Despite her best efforts, the old
lady forgot her name completely, lost her ability to speak in a couple of years,
and then further survived for another two like in a coma. They were not serving
as a brothel now. She decided to serve till her death. Problems galore, as they
naturally should when you live mis-fittedly in a sex bazaar, not leading a life
like those around you. But once the body has been cut, bruised, making one less
than average afraid of situations, then it becomes immune to further cuts. She
thus braved these challenges, like a lady of her trade should. She knew that
the good thing she was doing should not turn her into a cowering female, so her
tongue snapped like a rattle snake to ward off any endeavour to take advantage
of their changed situation for profit.
As was inevitable, the old lady died
leaving her almost all alone in the bustling whore house. Her mourning tears
for the diseased, whom she had literally served like her mother, further
polished that goodness under her stigmatised skin. Around this time elections
for Delhi Assembly were announced. The Election Commission ordered that even
the sex workers are to be registered as voters for the upcoming elections. The
Electoral Registration Officer of the Paharganj area accompanied by a much
amused staff and committed social activists toured the area. For a fortnight
she toiled with the field staff to get the sex workers enrolled as voters.
The process however faced a nagging
problem. Most of the brothel owners had no lease agreement with the girls. Some
had not even the ownership proof of the place. So they were apprehensive of
getting their girls’ voter identity card, giving the place as their address.
Sarla decided to get as many girls enlisted on her address as possible. She
held the papers of ownership, inheriting from the old lady. However, missionary
zeal was met with an opposition and boycott. She was living like an outcaste
now and she and others knew that their ways had parted on the ill-famed road.
They warned her of dire consequences if she did not move out of the place—not
because of the fear that she had a choice now and break free of the shackles,
but because she could decide not to be a whore now. In her early forties now,
she sold the property and moved out of the filth with a decent purse and walked
in a restrained, shy, unresolved manner. It was like walking on an alien
planet. It was like she was learning to walk as a woman with a new identity.

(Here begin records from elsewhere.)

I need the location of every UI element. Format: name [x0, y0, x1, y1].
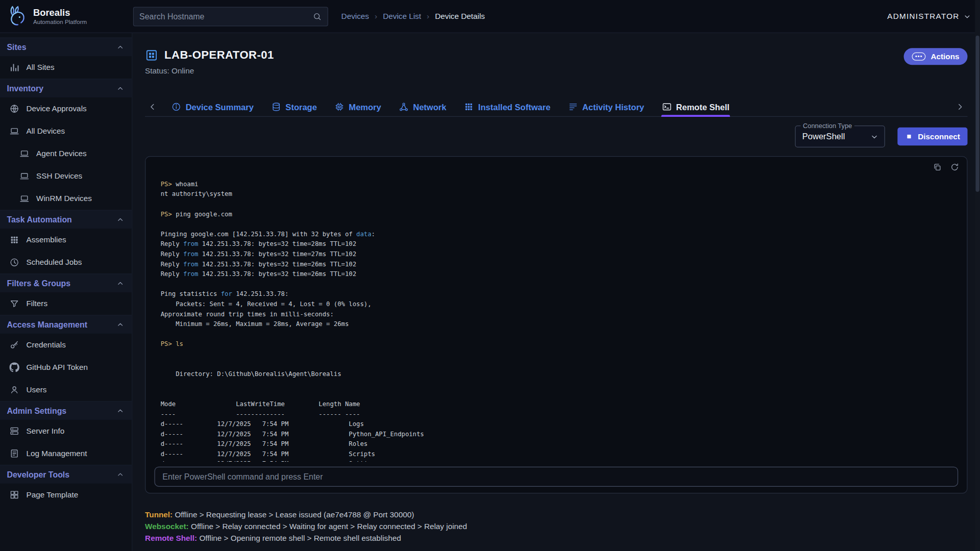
storage-icon [271, 102, 281, 112]
terminal-line [161, 199, 958, 210]
sidebar-item-github-api-token[interactable]: GitHub API Token [0, 356, 132, 379]
tab-remote-shell[interactable]: Remote Shell [661, 98, 730, 116]
chevron-down-icon [869, 132, 879, 142]
scrollbar-thumb[interactable] [975, 36, 979, 192]
sidebar-item-filters[interactable]: Filters [0, 292, 132, 315]
breadcrumb-device-details: Device Details [435, 12, 485, 20]
page-scrollbar[interactable] [975, 0, 980, 551]
terminal-output[interactable]: PS> whoamint authority\system PS> ping g… [161, 179, 958, 461]
sidebar-item-all-sites[interactable]: All Sites [0, 56, 132, 79]
tab-network[interactable]: Network [398, 98, 447, 116]
github-icon [9, 362, 19, 372]
sidebar-item-all-devices[interactable]: All Devices [0, 120, 132, 142]
status-line-label: Websocket: [145, 522, 189, 531]
search-box[interactable] [133, 7, 328, 26]
status-line-remote-shell: Remote Shell: Offline > Opening remote s… [145, 533, 967, 544]
sidebar-item-page-template[interactable]: Page Template [0, 484, 132, 506]
sidebar-item-label: Log Management [26, 449, 87, 458]
sidebar-item-device-approvals[interactable]: Device Approvals [0, 97, 132, 120]
sidebar-item-label: WinRM Devices [36, 194, 92, 203]
connection-type-select[interactable]: Connection Type PowerShell [795, 126, 885, 147]
sidebar-section-filters-groups[interactable]: Filters & Groups [0, 273, 132, 292]
key-icon [9, 340, 19, 350]
sidebar-section-access-management[interactable]: Access Management [0, 315, 132, 334]
template-icon [9, 490, 19, 500]
sidebar-item-agent-devices[interactable]: Agent Devices [0, 142, 132, 165]
tabs-scroll-left-button[interactable] [145, 98, 160, 116]
disconnect-button[interactable]: Disconnect [897, 128, 968, 146]
tabs-scroll-right-button[interactable] [952, 98, 967, 116]
breadcrumb-devices[interactable]: Devices [341, 12, 369, 20]
memory-icon [334, 102, 345, 112]
connection-type-label: Connection Type [800, 122, 854, 130]
sidebar-section-sites[interactable]: Sites [0, 37, 132, 56]
sidebar-section-task-automation[interactable]: Task Automation [0, 210, 132, 229]
sidebar-item-assemblies[interactable]: Assemblies [0, 229, 132, 251]
tab-label: Activity History [582, 102, 644, 111]
sidebar-section-label: Admin Settings [7, 406, 66, 415]
sidebar-item-label: Assemblies [26, 236, 66, 244]
sidebar-item-credentials[interactable]: Credentials [0, 334, 132, 356]
search-icon [312, 12, 322, 21]
terminal-line [161, 379, 958, 389]
device-name: LAB-OPERATOR-01 [164, 48, 274, 62]
info-icon [172, 102, 182, 112]
sidebar-item-winrm-devices[interactable]: WinRM Devices [0, 187, 132, 210]
terminal-line [161, 279, 958, 289]
tab-label: Network [413, 102, 446, 111]
brand: Borealis Automation Platform [0, 5, 133, 29]
sidebar-item-users[interactable]: Users [0, 379, 132, 401]
terminal-icon [662, 102, 672, 112]
copy-output-button[interactable] [933, 162, 942, 174]
status-line-text: Offline > Requesting lease > Lease issue… [173, 510, 414, 519]
sidebar-item-label: Server Info [26, 427, 64, 435]
sidebar-section-label: Inventory [7, 84, 43, 93]
terminal-line: PS> ls [161, 339, 958, 349]
breadcrumb-device-list[interactable]: Device List [383, 12, 421, 20]
dots-icon: ••• [912, 53, 926, 60]
chevron-up-icon [116, 42, 125, 52]
sidebar-section-admin-settings[interactable]: Admin Settings [0, 401, 132, 420]
terminal-line: Reply from 142.251.33.78: bytes=32 time=… [161, 239, 958, 249]
chevron-left-icon [148, 102, 158, 112]
actions-button-label: Actions [930, 52, 959, 61]
sidebar-item-ssh-devices[interactable]: SSH Devices [0, 165, 132, 187]
terminal-panel: PS> whoamint authority\system PS> ping g… [145, 156, 967, 493]
shell-command-input[interactable] [154, 467, 958, 487]
device-title: LAB-OPERATOR-01 [145, 48, 274, 62]
actions-button[interactable]: ••• Actions [904, 48, 968, 65]
devices-icon [19, 171, 30, 182]
grid-icon [9, 235, 19, 245]
sidebar: SitesAll SitesInventoryDevice ApprovalsA… [0, 33, 133, 551]
terminal-line: PS> whoami [161, 179, 958, 189]
user-menu-label: ADMINISTRATOR [887, 12, 959, 20]
sidebar-section-label: Filters & Groups [7, 279, 70, 288]
sidebar-section-developer-tools[interactable]: Developer Tools [0, 465, 132, 484]
apps-icon [464, 102, 474, 112]
connection-status-lines: Tunnel: Offline > Requesting lease > Lea… [133, 493, 980, 544]
sidebar-item-scheduled-jobs[interactable]: Scheduled Jobs [0, 251, 132, 273]
search-input[interactable] [139, 12, 312, 21]
sidebar-item-label: Device Approvals [26, 104, 86, 113]
sidebar-item-server-info[interactable]: Server Info [0, 420, 132, 442]
chevron-down-icon [963, 12, 972, 21]
clock-icon [9, 257, 19, 267]
tab-installed-software[interactable]: Installed Software [463, 98, 551, 116]
sidebar-item-label: Page Template [26, 490, 78, 499]
refresh-icon [950, 162, 959, 171]
refresh-output-button[interactable] [950, 162, 959, 174]
sidebar-section-inventory[interactable]: Inventory [0, 79, 132, 97]
user-menu[interactable]: ADMINISTRATOR [887, 12, 972, 21]
chevron-up-icon [116, 215, 125, 224]
status-line-text: Offline > Relay connected > Waiting for … [189, 522, 467, 531]
terminal-line: ---- ------------- ------ ---- [161, 409, 958, 419]
tab-device-summary[interactable]: Device Summary [170, 98, 254, 116]
chevron-up-icon [116, 406, 125, 415]
tab-activity-history[interactable]: Activity History [567, 98, 645, 116]
approvals-icon [9, 104, 19, 114]
sidebar-item-label: GitHub API Token [26, 363, 88, 371]
sidebar-item-label: Users [26, 386, 46, 394]
sidebar-item-log-management[interactable]: Log Management [0, 442, 132, 465]
tab-storage[interactable]: Storage [271, 98, 317, 116]
tab-memory[interactable]: Memory [334, 98, 382, 116]
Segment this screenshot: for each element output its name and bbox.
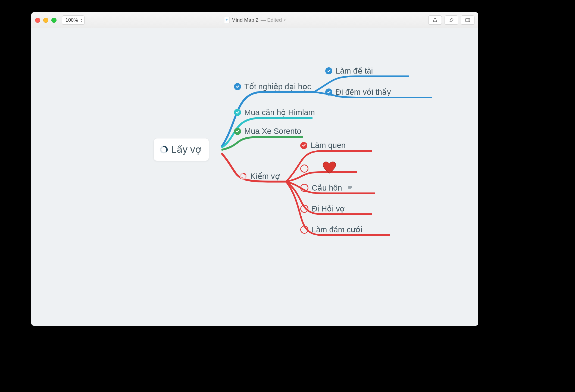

Almost three decades of fleecing, flattering coquetry had seeped into her skin
and she knew the challenge of forcing herself to change her ways of dressing,
looking, gestures, and words to fit in the clean society outside.
Hiring a room in a respectable
neighbourhood she optimistically looked at the new dawn from her balcony. She
was pondering over her future. But fatigue and drudgery of three decades yawned
within and she went inside to lie restfully on her clean bed again.
“It’s another start for me. But this
time I won’t slip!” a wave of determination swathed her in a fold of contended
sleep...after so many nights. After three decades in fact.